Eight banks previously barred from taking part in bond sales for the EU’s €800bn recovery fund have been cleared to handle future transactions after promising “integrity” and providing evidence of “remedial measures” following historical breaches of antitrust rules.

The EU launched its largest ever borrowing spree earlier this week with a €20bn bond sale, but 10 banks were frozen out of working on the deal due to their previous involvement in market-rigging scandals. Eight of those lenders are now free to handle future bond syndications under the programme, the European Commission said. 

The banks are Deutsche Bank, Crédit Agricole, JPMorgan, Citigroup, Barclays, UniCredit, Bank of America, and Nomura, according to a person familiar with the matter. NatWest and Natixis will continue to be excluded for the time being because they have not yet provided relevant information to the EU, the person said. The two banks declined to comment.

“The eight banks have provided information that allow the Commission to conclude that their further exclusion from participation in syndicated transactions in EU bond issuances is not warranted,” the Commission said in a statement, adding that the decision came after “a thorough analysis taking into consideration the remedial measures applied by the concerned institutions”.
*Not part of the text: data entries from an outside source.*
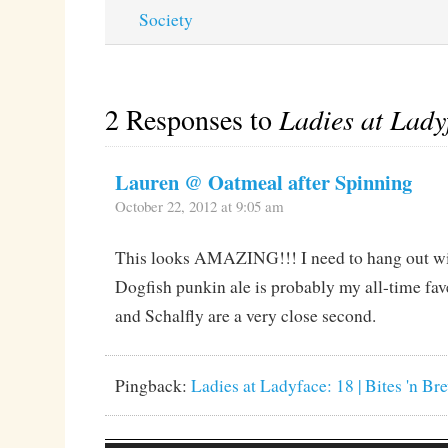
Society
2 Responses to
Ladies at Lady
Lauren @ Oatmeal after Spinning
October 22, 2012 at 9:05 am
This looks AMAZING!!! I need to hang out wit
Dogfish punkin ale is probably my all-time fav
and Schalfly are a very close second.
Pingback:
Ladies at Ladyface: 18 | Bites 'n Br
The “remedial measures” included evidence of how the banks police the activities of traders in chat rooms, as well as a document known as a “declaration on honour” stating adherence to a range of EU standards, bankers said.

Banks excluded from EU deals ran the risk of missing out on a major new source of fees in European bond markets, as the recovery fund transforms Brussels into one of the region’s biggest borrowers. The Commission paid out €20m in fees on Tuesday’s inaugural transaction.

Bank of America, Natixis, Nomura, NatWest and UniCredit had been prevented from taking part in EU syndications because of a commission antitrust ruling last month that they participated in a bond trading cartel during the eurozone debt crisis a decade ago.

Citigroup, JPMorgan and Barclays, in addition to NatWest, were barred following a finding two years ago that they were involved in manipulating currency markets between 2007 and 2013. Deutsche Bank and Crédit Agricole were also excluded because of an April ruling that they were involved in a different bond trading cartel.

The banks initially excluded from syndications included seven of the 10 largest by volume of European government and supranational debt sold this year, according to figures from Dealogic.

All 10 banks are on a list of 39 “primary dealers” — banks that participate in regular debt auctions, which the EU will begin in September.

The responsibility to bid at auctions can sometimes prove costly, so banks generally see syndication fees as a sweetener for taking on primary dealer status.